GWAS on SNP genotype data has become an effective tool in genome-based plant breeding for the study of oligogenic traits often governed by a few genes with large effects, such as the major monogenic inherited resistance (R) genes⁶³. The use of high-density SNP typing has allowed whole-genome scans for the identification of often small haplotype blocks significantly associated with resistance⁶⁴. The creation of the 600 K SNP array and the chromosomal-scale reference genomes ‘Lo7’ and ‘Weining’ in rye has significantly changed the genomic toolbox available for mining novel resistance genes^50,57. Using these recent advances in rye genomic resources, we successfully managed to identify a site on chromosome arm 7RL that was significantly associated with PM resistance. The high level of resolution provided by the dense marker panel revealed that the PM resistance-associated haplotype block spanned 17 Mbp on the distal tip of the chromosome arm 7RL subtelomeric region.
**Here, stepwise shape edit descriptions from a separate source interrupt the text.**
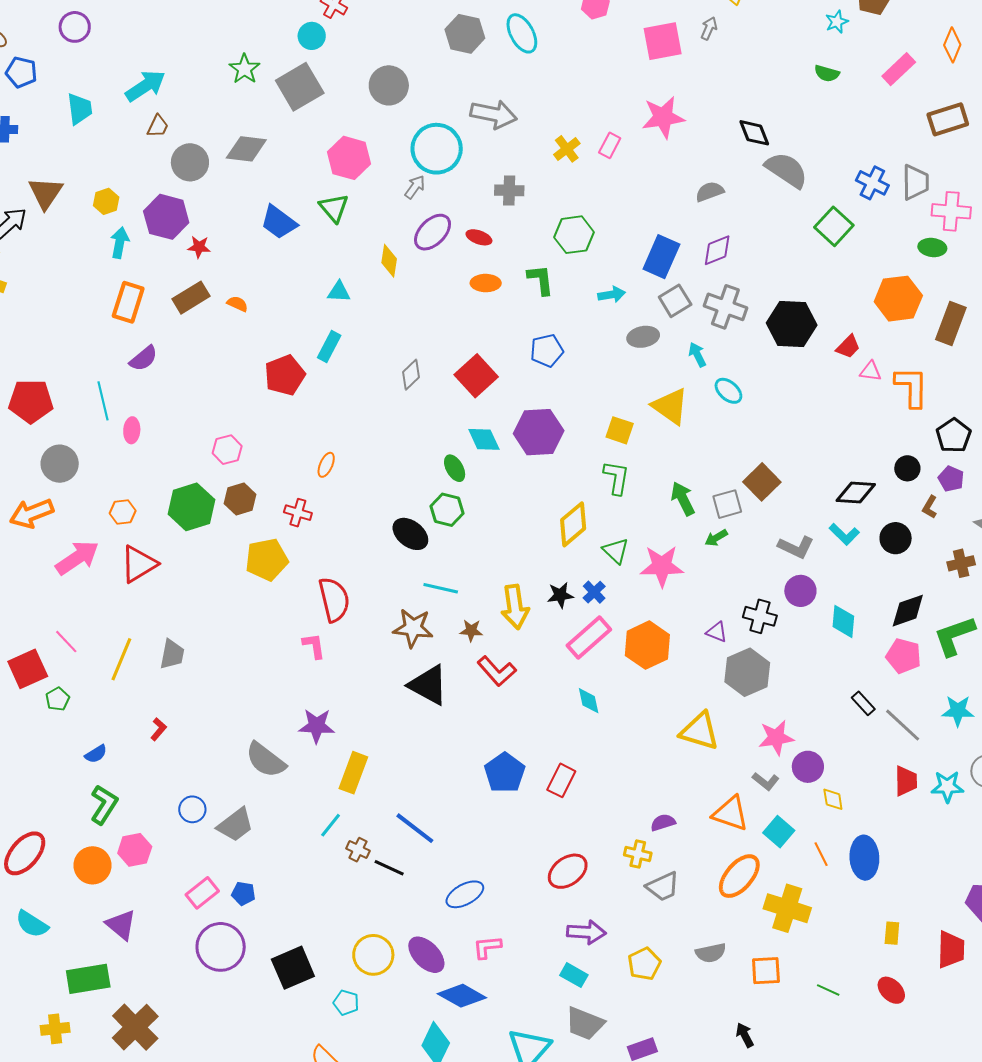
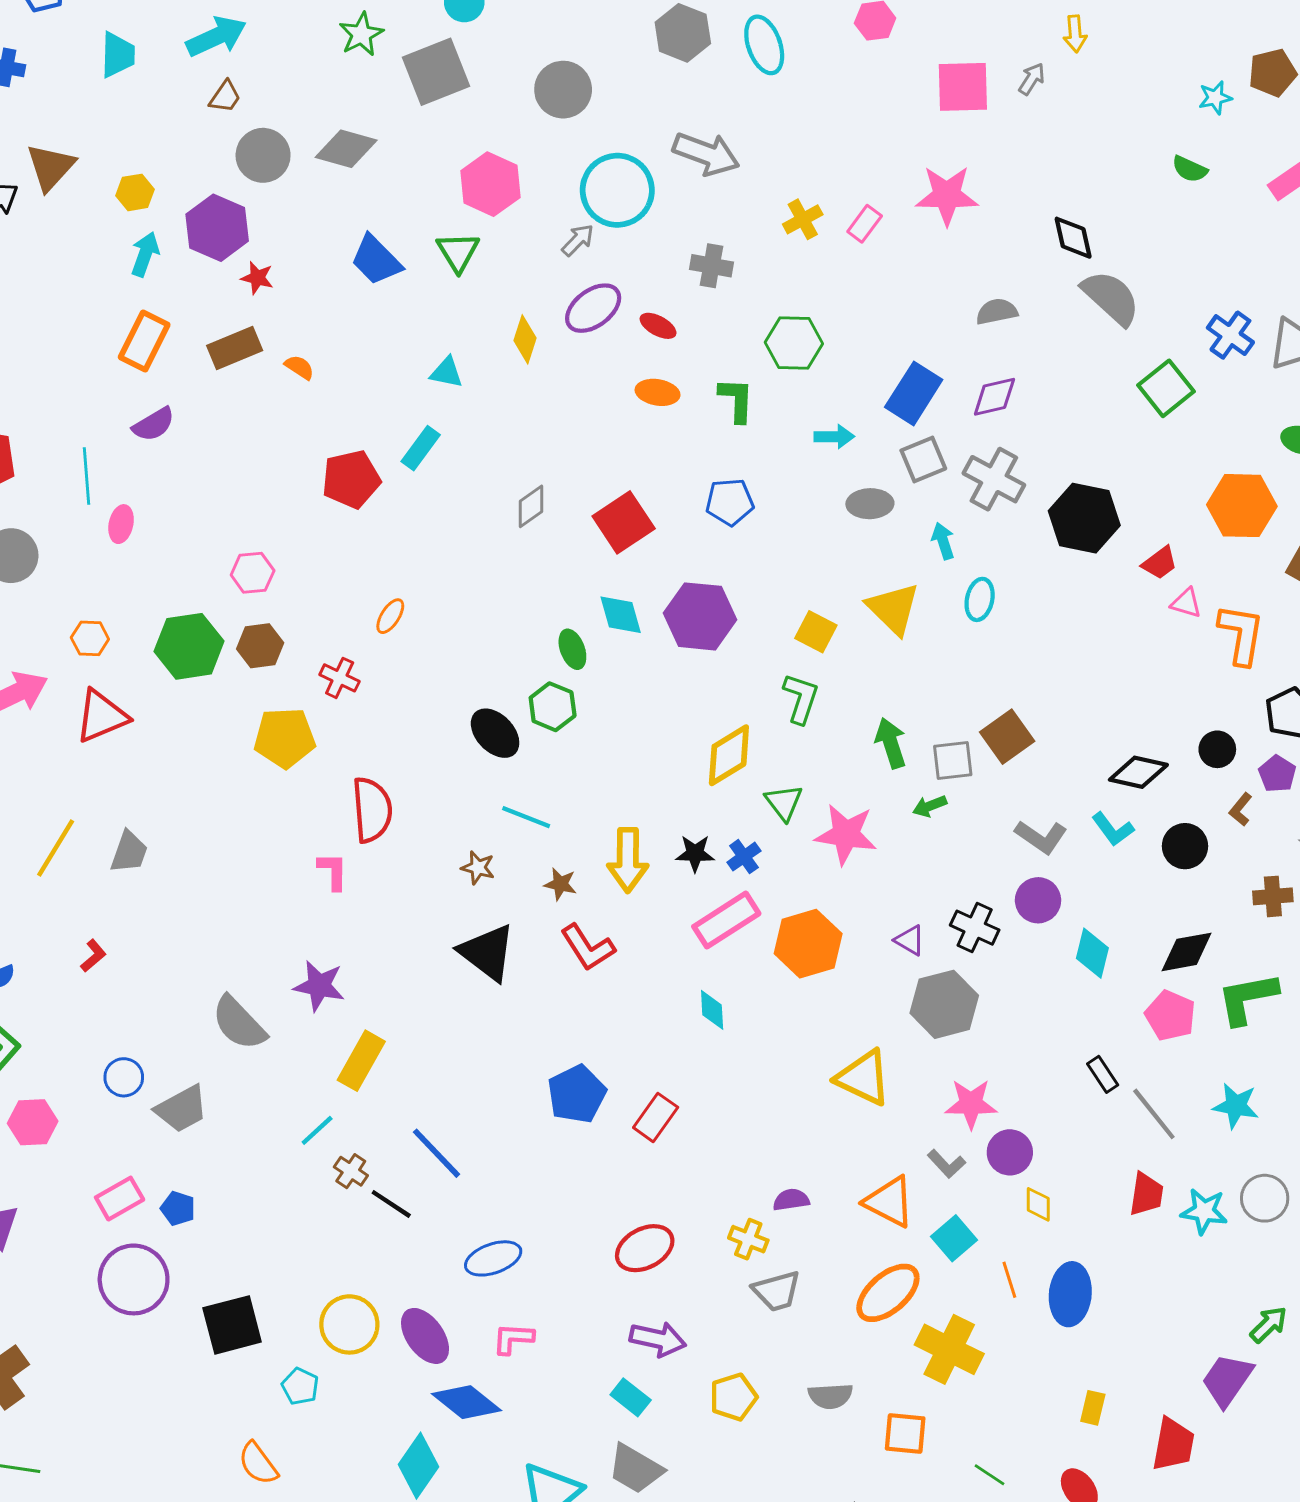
cyan ellipse: (728, 391) -> (980, 599), turned 52
brown star: (413, 628) -> (478, 868), size x0.6

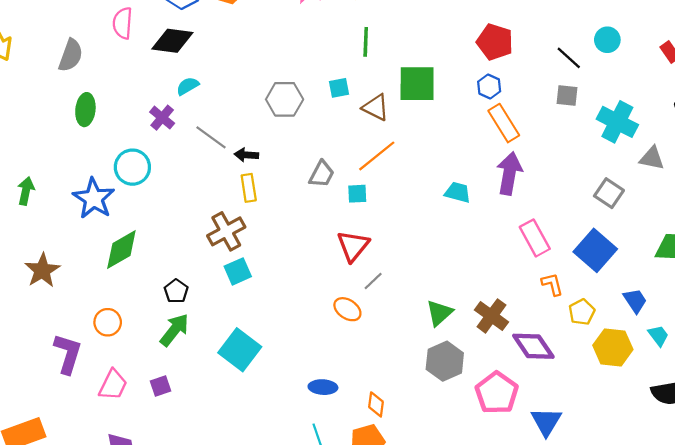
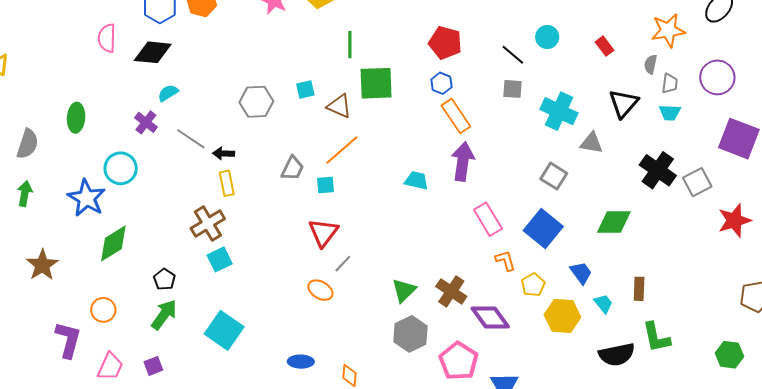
green line: (366, 42) -> (350, 45), moved
gray semicircle: (71, 55) -> (28, 144), moved

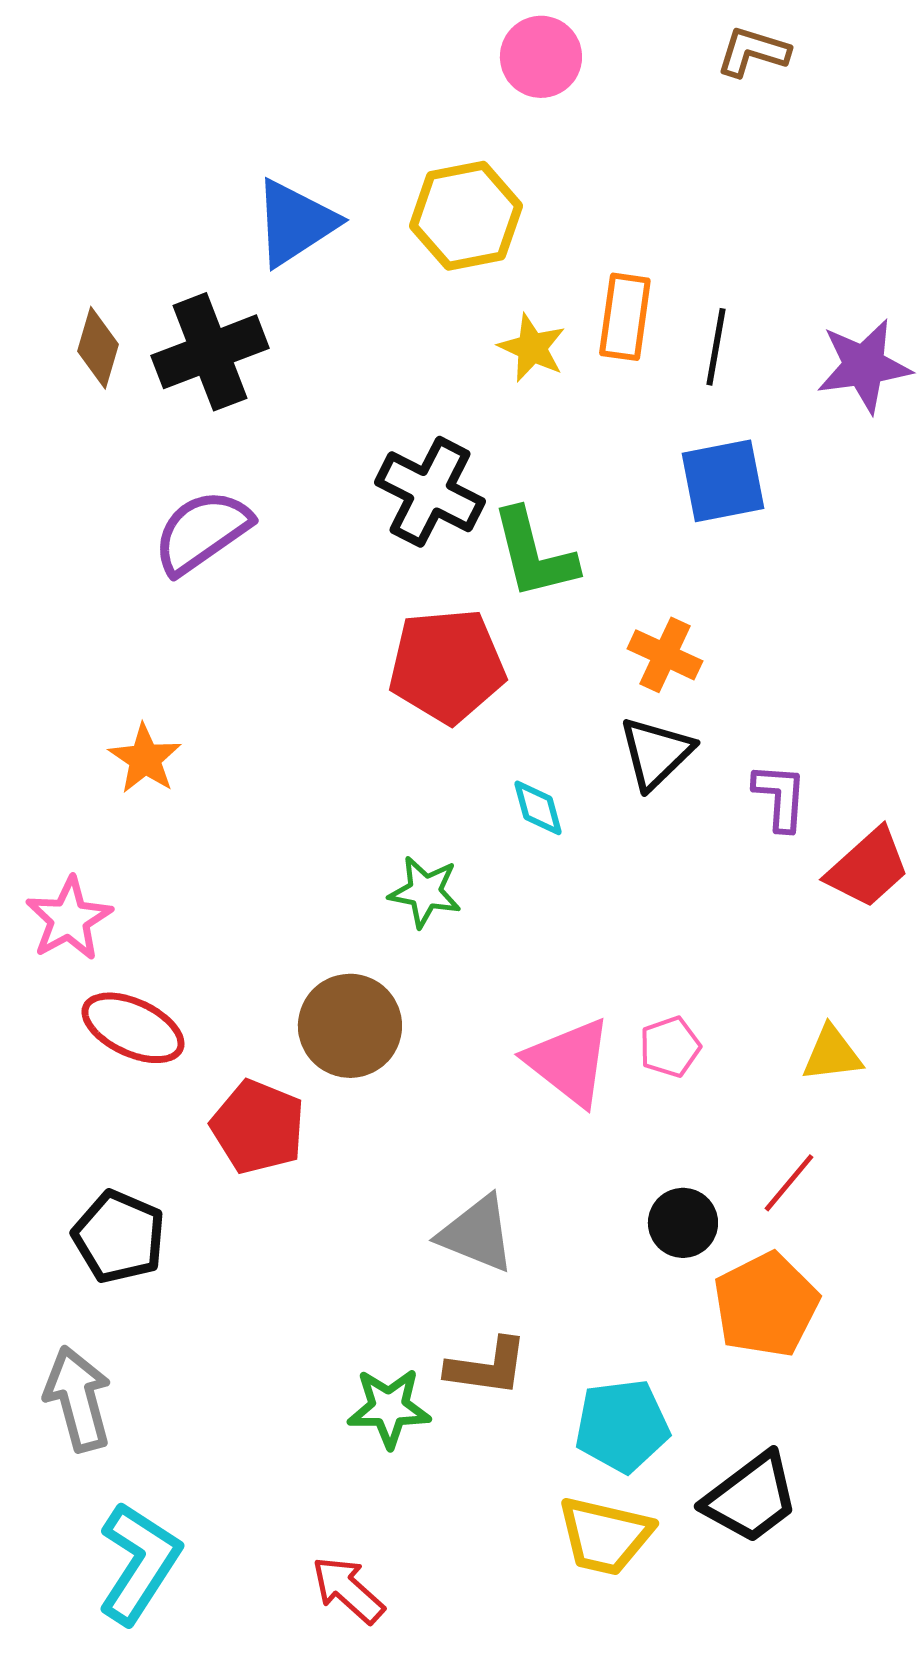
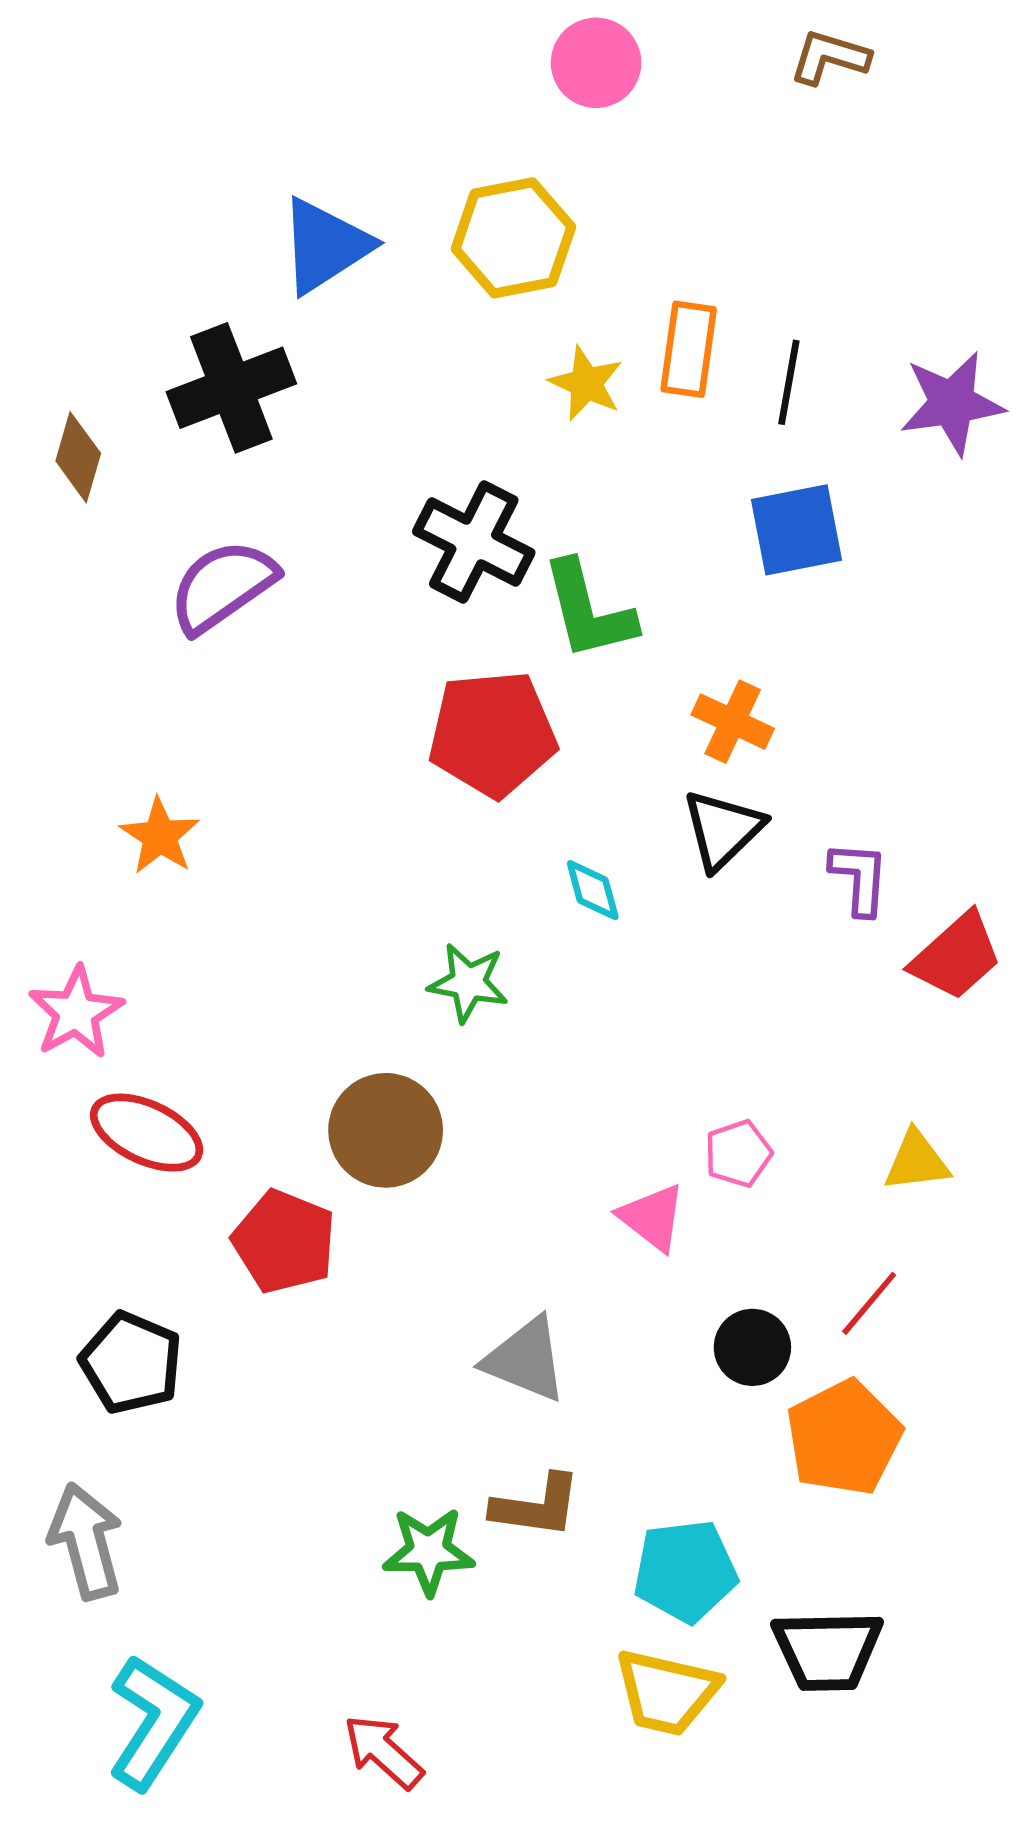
brown diamond: (98, 348) -> (78, 457), moved
pink triangle: (569, 1062) -> (652, 1217), moved, size x0.7
black trapezoid: (751, 1498) -> (827, 1650), turned 36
Until recently, no PM resistance gene had been identified on the rye 7R chromosome. However, during the development of translocation lines for wheat improvement using a local Chinese variety of rye ‘Baili’, Ren et al.⁴² discovered a PM-resistant 7BS:7RL translocation line. With the recipient wheat parent being susceptible, the PM resistance gene traced back to the rye donor chromosome arm 7RL. Resistance phenotyping of the translocation line demonstrated that it displayed a high level of PM resistance against prevalent Bg. tritici pathotypes in China, making it very promising for the development of novel PM-resistant wheat cultivars. Although a novel finding in rye, several PM resistance genes have been identified in wheat chromosomal segments syntenic to rye chromosome arm 7RL. During Triticeae speciation, a series of recurrent translocation events gave rise to major patterns of chromosomal rearrangements⁶⁵. In rye, the distal region of chromosome arm 7RL, therefore, shows high homology with the wheat 2A/B/D chromosomes^58,66. Currently, more than five Pm genes have been identified in wheat on the 2A/B/D chromosomes^67,68.

With the Pm gene discovered by Ren, et al.⁴² originating from a forage-type population of rye in a gene pool distinct from the germplasm investigated in this study, it is reasonable to presume that the two Pm genes could be either distinct or allelic⁶⁹. We provisionally denote the novel Pm locus residing in the subtelomeric region of chromosome arm 7RL as PmNOS1.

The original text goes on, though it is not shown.